A question. Is there a similar need for date. That is, when the actual time is not of interest but what date and where it is important that the date is not different depending on the verifiers local timezone?

I think that we should stick with the "YYYY-MM-DD" string formats for dates. I have rarely seen numeric representations of dates.

I strongly agree. I was just making sure. Using time as date can get really ugly.

martin-lindstrom commented 3 years ago

+1 with the advice to round this to a 24x60x60 or similar granular boundary when needed for privacy.

Depends on what we use dates for. As long as they are used to mark when you received a vaccination shot isn't it a concern for the issuing side? A dutch issuer may want to use hour-granularity and a german issuer second-granularity.

dirkx commented 3 years ago

So a "Calendar dates" from RFC 3339 section 5.6 / ISO 8601 as a String. Exactly 8 digits or 8 digits + two dashes long.

martin-lindstrom commented 3 years ago

Yes

Razumain commented 3 years ago

+1 with the advice to round this to a 24x60x60 or similar granular boundary when needed for privacy.

Depends on what we use dates for. As long as they are used to mark when you received a vaccination shot isn't it a concern for the issuing side? A dutch issuer may want to use hour-granularity and a german issuer second-granularity.

No. If it is the date/time you received a shot, Then this is a time.

If you ont the other hand are after the date of birth, then you want the exact date. And that date must not differ depending on the time-zone of the reader

jschlyter commented 3 years ago

So a "Calendar dates" from RFC 3339 section 5.6 / ISO 8601 as a String. Exactly 8 digits or 8 digits + two dashes long.

Date is "YYYY-MM-DD" (always with dashes)

dirkx commented 3 years ago

Ok - so lets lock it down to that - as the spec allows both (and te X509 world commonly uses it without)

martin-lindstrom commented 3 years ago

https://github.com/ehn-digital-green-development/hcert-schema/pull/20

martin-lindstrom commented 3 years ago

OK. Now that PR #20 states that we should seconds since epoch for all elements that represent a timestamp we need to have something written about the CBOR representation. The time could be either represented as a plain CBOR int or as a CBOR numeric date-time (tag 1).

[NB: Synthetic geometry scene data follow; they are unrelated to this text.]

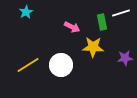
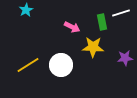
cyan star: moved 2 px up
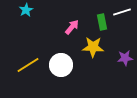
white line: moved 1 px right, 1 px up
pink arrow: rotated 77 degrees counterclockwise
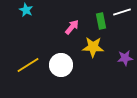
cyan star: rotated 16 degrees counterclockwise
green rectangle: moved 1 px left, 1 px up
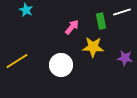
purple star: rotated 14 degrees clockwise
yellow line: moved 11 px left, 4 px up
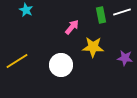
green rectangle: moved 6 px up
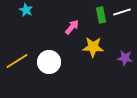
white circle: moved 12 px left, 3 px up
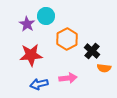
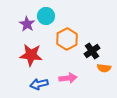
black cross: rotated 14 degrees clockwise
red star: rotated 10 degrees clockwise
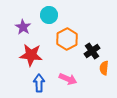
cyan circle: moved 3 px right, 1 px up
purple star: moved 4 px left, 3 px down
orange semicircle: rotated 88 degrees clockwise
pink arrow: moved 1 px down; rotated 30 degrees clockwise
blue arrow: moved 1 px up; rotated 102 degrees clockwise
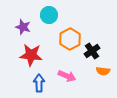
purple star: rotated 14 degrees counterclockwise
orange hexagon: moved 3 px right
orange semicircle: moved 1 px left, 3 px down; rotated 88 degrees counterclockwise
pink arrow: moved 1 px left, 3 px up
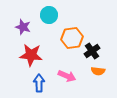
orange hexagon: moved 2 px right, 1 px up; rotated 20 degrees clockwise
orange semicircle: moved 5 px left
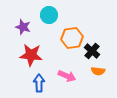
black cross: rotated 14 degrees counterclockwise
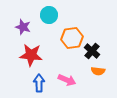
pink arrow: moved 4 px down
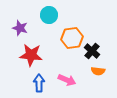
purple star: moved 3 px left, 1 px down
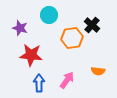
black cross: moved 26 px up
pink arrow: rotated 78 degrees counterclockwise
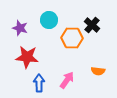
cyan circle: moved 5 px down
orange hexagon: rotated 10 degrees clockwise
red star: moved 4 px left, 2 px down
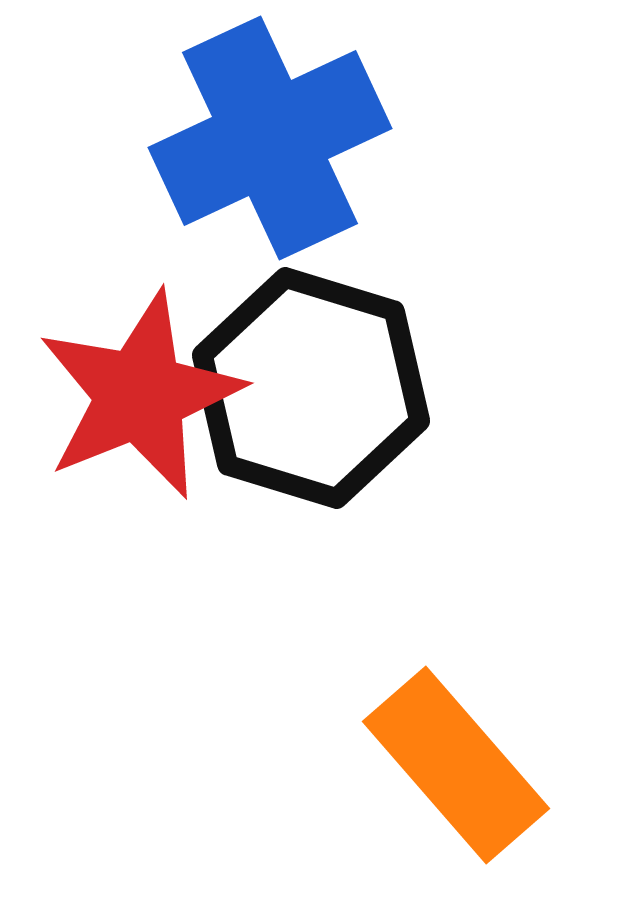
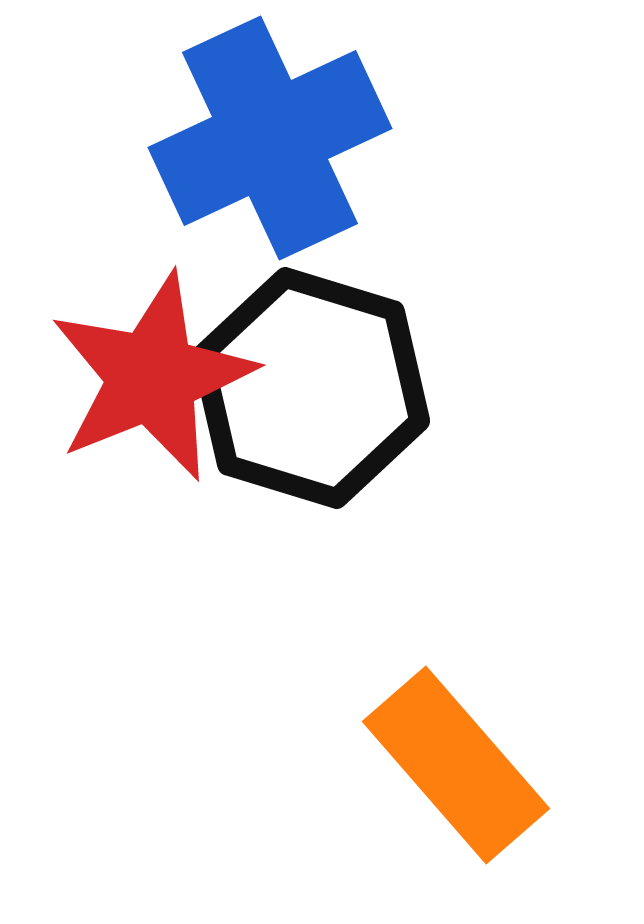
red star: moved 12 px right, 18 px up
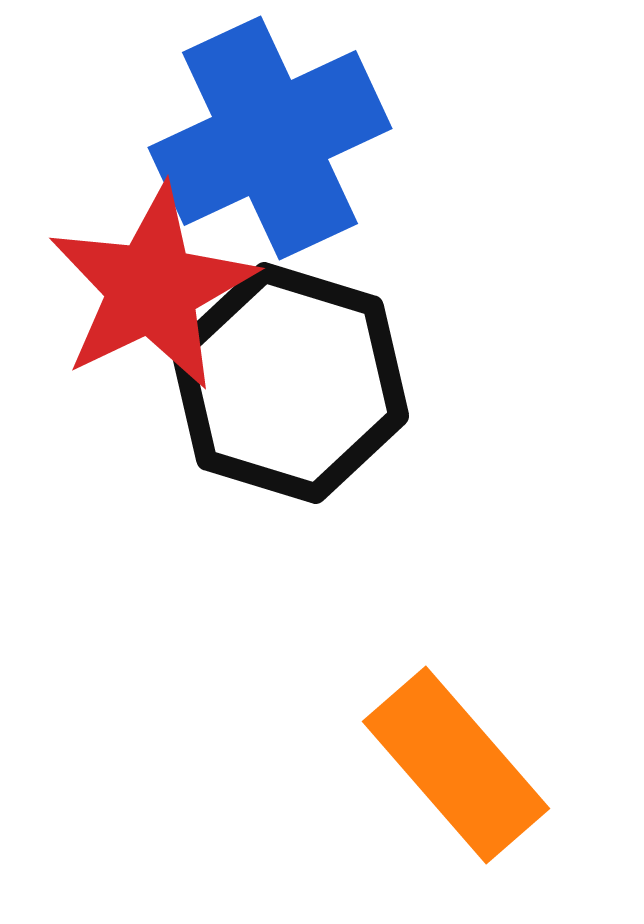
red star: moved 89 px up; rotated 4 degrees counterclockwise
black hexagon: moved 21 px left, 5 px up
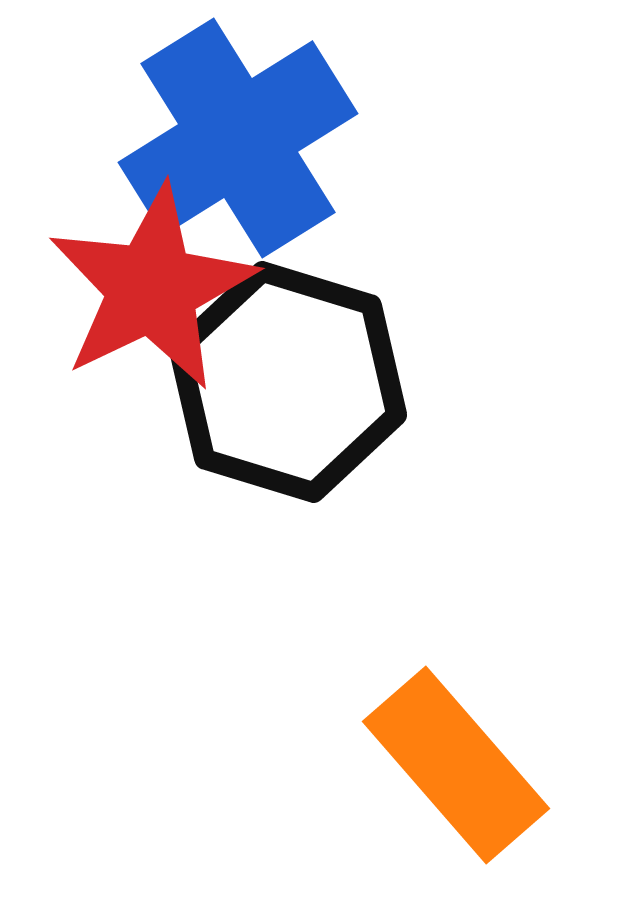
blue cross: moved 32 px left; rotated 7 degrees counterclockwise
black hexagon: moved 2 px left, 1 px up
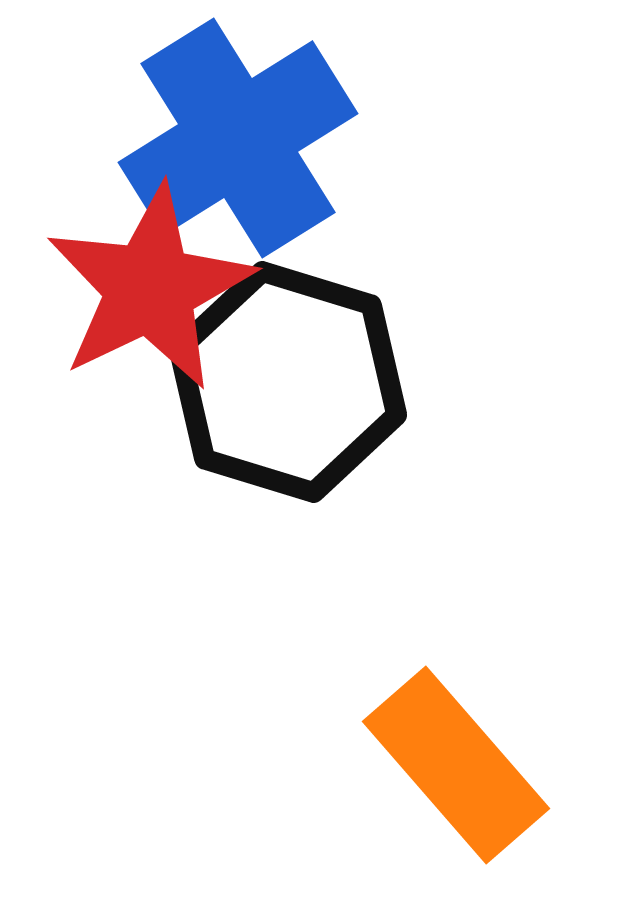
red star: moved 2 px left
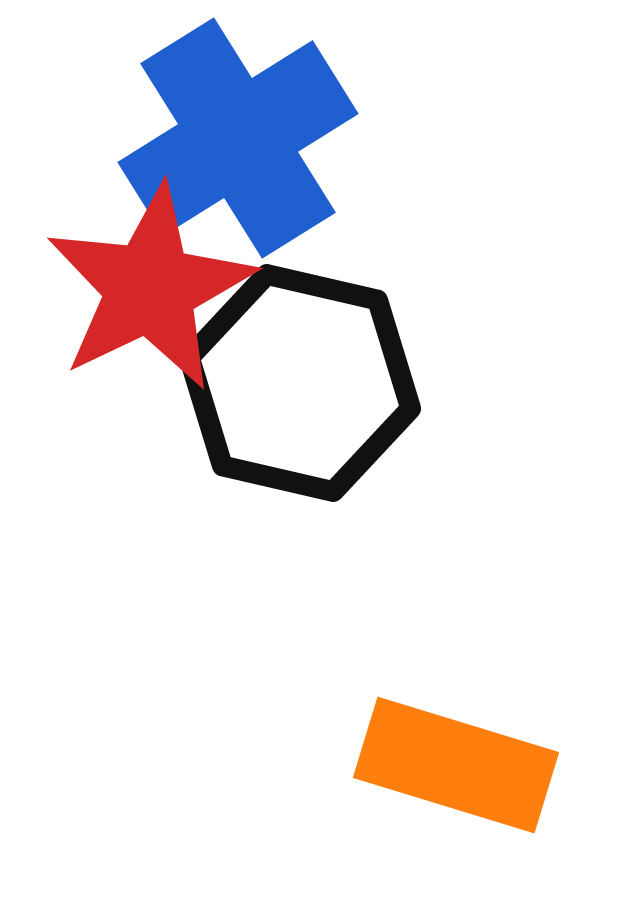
black hexagon: moved 12 px right, 1 px down; rotated 4 degrees counterclockwise
orange rectangle: rotated 32 degrees counterclockwise
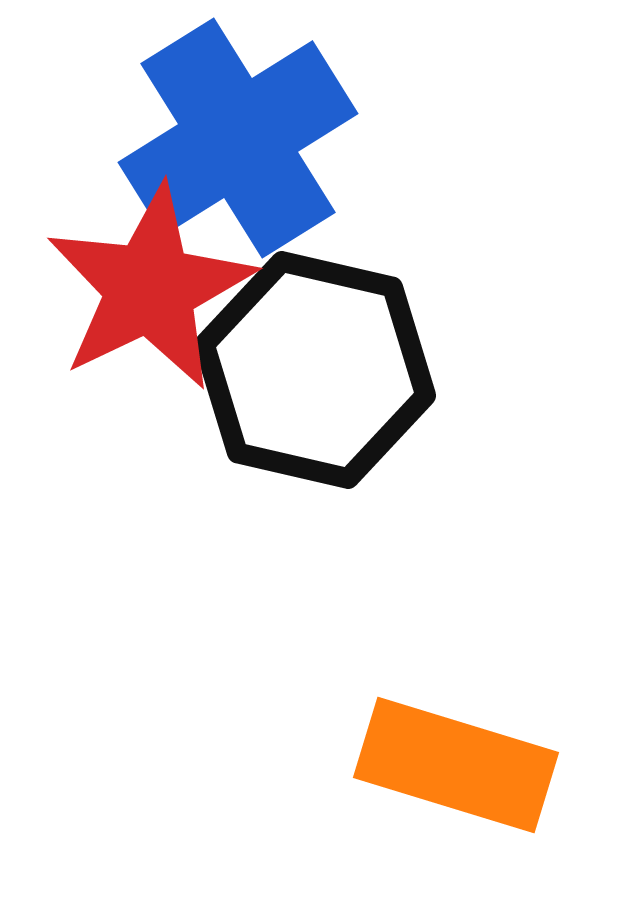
black hexagon: moved 15 px right, 13 px up
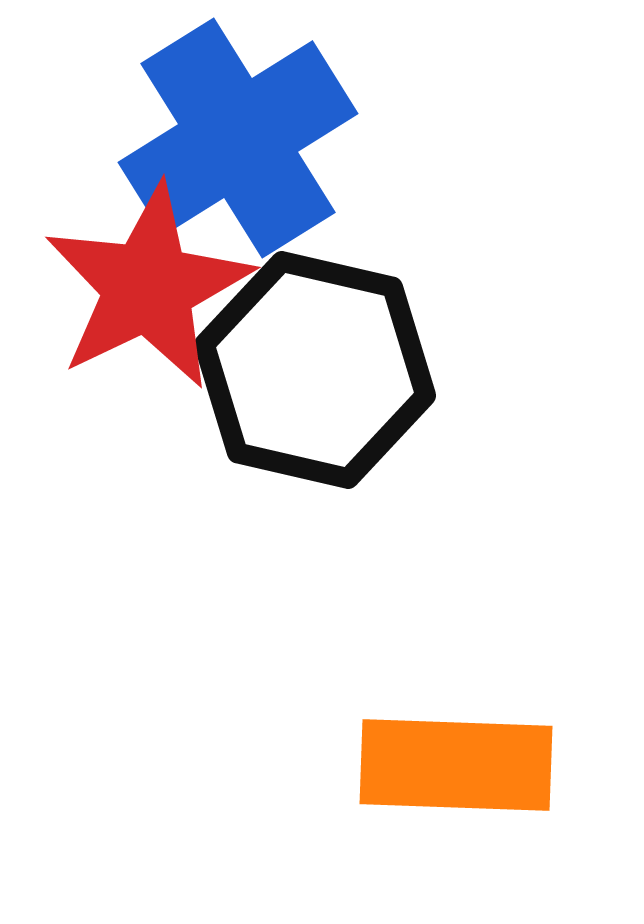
red star: moved 2 px left, 1 px up
orange rectangle: rotated 15 degrees counterclockwise
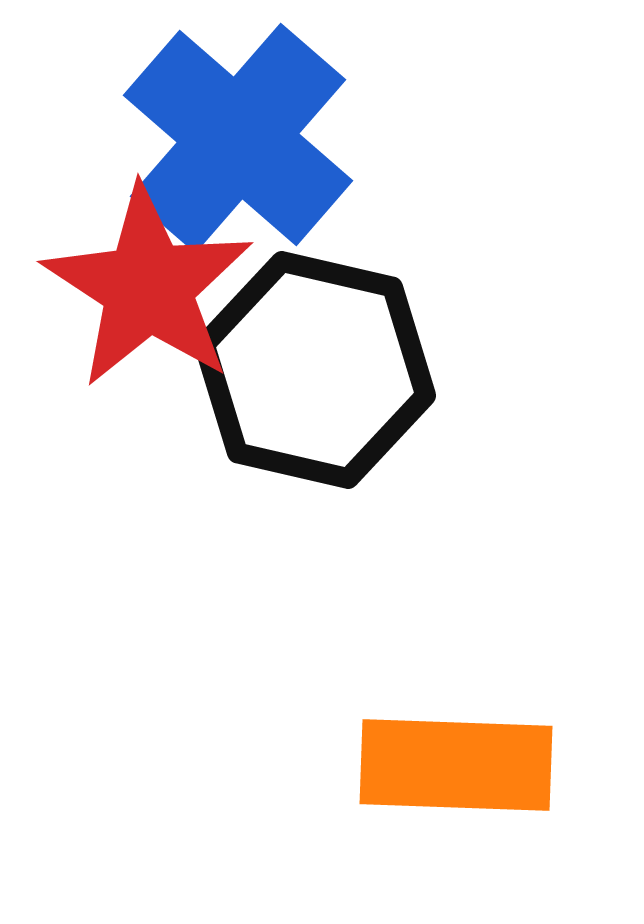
blue cross: rotated 17 degrees counterclockwise
red star: rotated 13 degrees counterclockwise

If your implementation generates CBOR from a JSON-representation the elements representing times will be plain integers, and I think we should recommend this. And have a wording in the spec that consumers should be able to handle both types of encodings.

jschlyter commented 3 years ago

Perhaps something like this in the Schemata README:

Implementation Notes

CBOR Encoding

Concise Binary Object Representation (CBOR), specified in RFC7049, defined a number of major data types. The following types are RECOMMENDED to be used by parties creating electronic health certificates payloads:

Parties validating payloads are strongly advised to follow the robustness principle and be liberal in what you accept from others.